**DATA LISTING**.
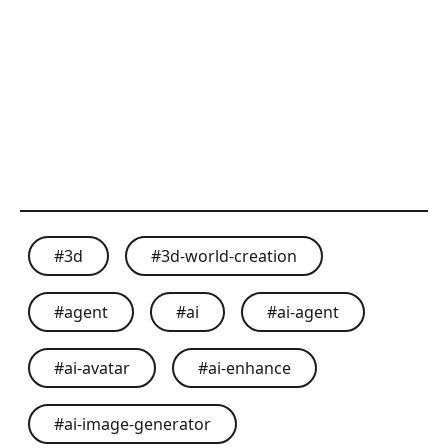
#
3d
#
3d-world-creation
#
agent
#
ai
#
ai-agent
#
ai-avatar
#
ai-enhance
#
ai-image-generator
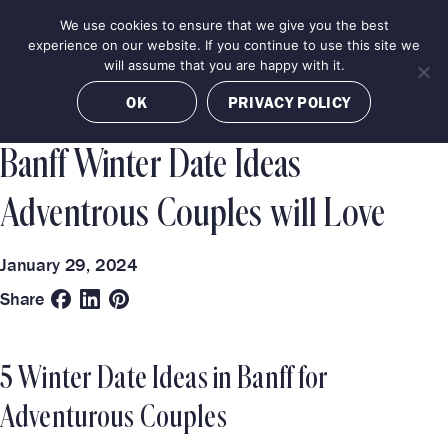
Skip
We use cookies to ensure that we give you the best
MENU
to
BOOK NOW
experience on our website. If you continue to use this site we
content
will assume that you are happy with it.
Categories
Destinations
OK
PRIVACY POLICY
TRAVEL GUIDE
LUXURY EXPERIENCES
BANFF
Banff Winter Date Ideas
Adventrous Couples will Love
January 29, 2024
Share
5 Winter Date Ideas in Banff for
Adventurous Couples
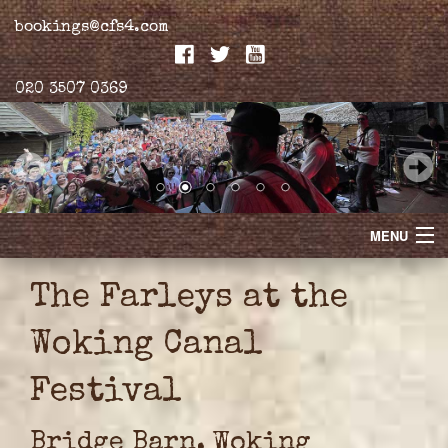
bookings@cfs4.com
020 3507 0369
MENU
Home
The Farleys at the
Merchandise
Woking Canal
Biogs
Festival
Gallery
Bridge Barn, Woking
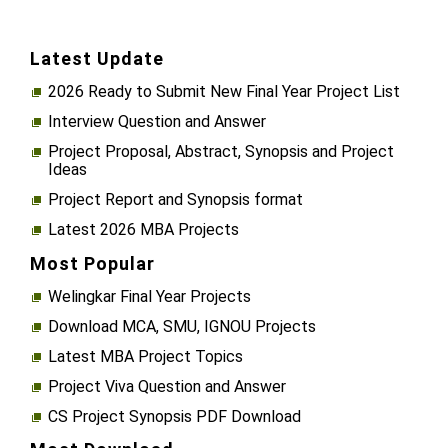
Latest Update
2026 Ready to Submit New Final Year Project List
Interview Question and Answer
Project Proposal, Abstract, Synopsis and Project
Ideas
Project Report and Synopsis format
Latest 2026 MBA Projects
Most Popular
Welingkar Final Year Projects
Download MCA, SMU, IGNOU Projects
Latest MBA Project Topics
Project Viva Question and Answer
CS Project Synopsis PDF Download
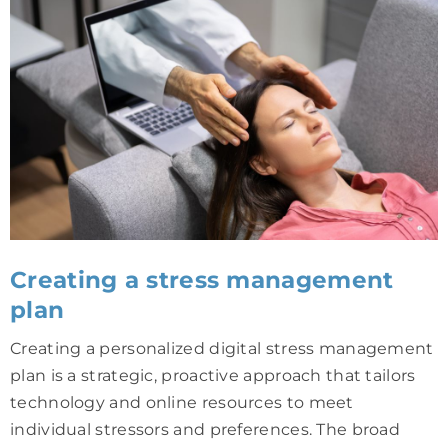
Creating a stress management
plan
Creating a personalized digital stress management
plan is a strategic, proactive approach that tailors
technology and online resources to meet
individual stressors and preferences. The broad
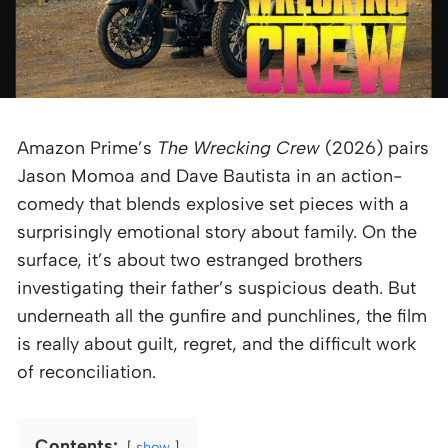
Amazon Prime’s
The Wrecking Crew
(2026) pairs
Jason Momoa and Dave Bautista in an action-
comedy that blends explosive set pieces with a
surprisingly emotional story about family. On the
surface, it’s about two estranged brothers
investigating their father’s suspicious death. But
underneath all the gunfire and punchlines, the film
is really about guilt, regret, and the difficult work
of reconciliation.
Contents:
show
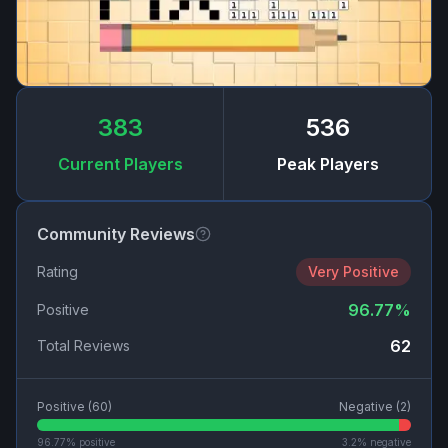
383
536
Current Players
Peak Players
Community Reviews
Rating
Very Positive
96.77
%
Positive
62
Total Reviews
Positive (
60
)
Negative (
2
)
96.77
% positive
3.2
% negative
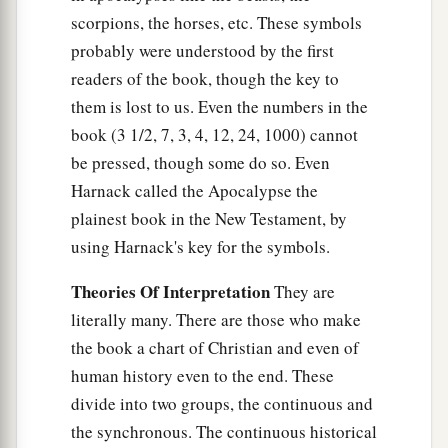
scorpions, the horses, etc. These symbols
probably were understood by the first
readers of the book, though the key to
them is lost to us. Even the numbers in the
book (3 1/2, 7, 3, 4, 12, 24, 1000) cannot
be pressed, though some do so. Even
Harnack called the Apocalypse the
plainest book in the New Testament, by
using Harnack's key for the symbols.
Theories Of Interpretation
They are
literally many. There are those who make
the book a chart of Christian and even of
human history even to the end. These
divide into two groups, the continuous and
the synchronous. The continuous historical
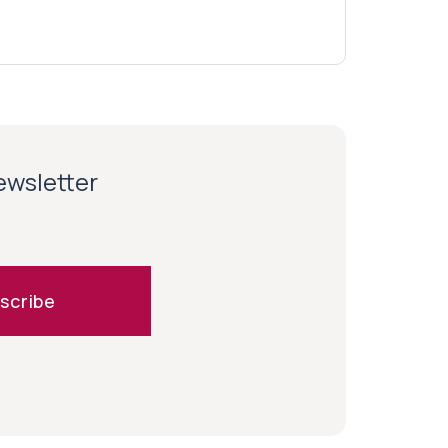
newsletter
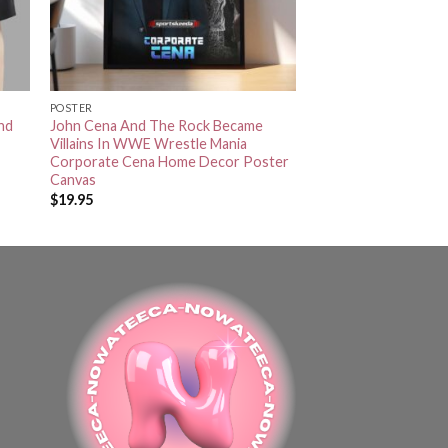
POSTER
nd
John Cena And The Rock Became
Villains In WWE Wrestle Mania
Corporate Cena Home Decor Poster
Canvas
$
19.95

**TASK DETAILS**.
Looking at the listing above, which lines run from the one containing "Destinations" through the one containing "Creating a personalized"? Print exactly those, ends included, pictures excluded.

**EXPECTED ANSWER**.
Destinations
OK
PRIVACY POLICY
TRAVEL GUIDE
LUXURY EXPERIENCES
BANFF
Banff Winter Date Ideas
Adventrous Couples will Love
January 29, 2024
Share
5 Winter Date Ideas in Banff for
Adventurous Couples
bookings@cfs4.com
020 3507 0369
MENU
Home
The Farleys at the
Merchandise
Woking Canal
Biogs
Festival
Gallery
Bridge Barn, Woking
Latest Update
2026 Ready to Submit New Final Year Project List
Interview Question and Answer
Project Proposal, Abstract, Synopsis and Project
Ideas
Project Report and Synopsis format
Latest 2026 MBA Projects
Most Popular
Welingkar Final Year Projects
Download MCA, SMU, IGNOU Projects
Latest MBA Project Topics
Project Viva Question and Answer
CS Project Synopsis PDF Download
Creating a stress management
plan
Creating a personalized digital stress management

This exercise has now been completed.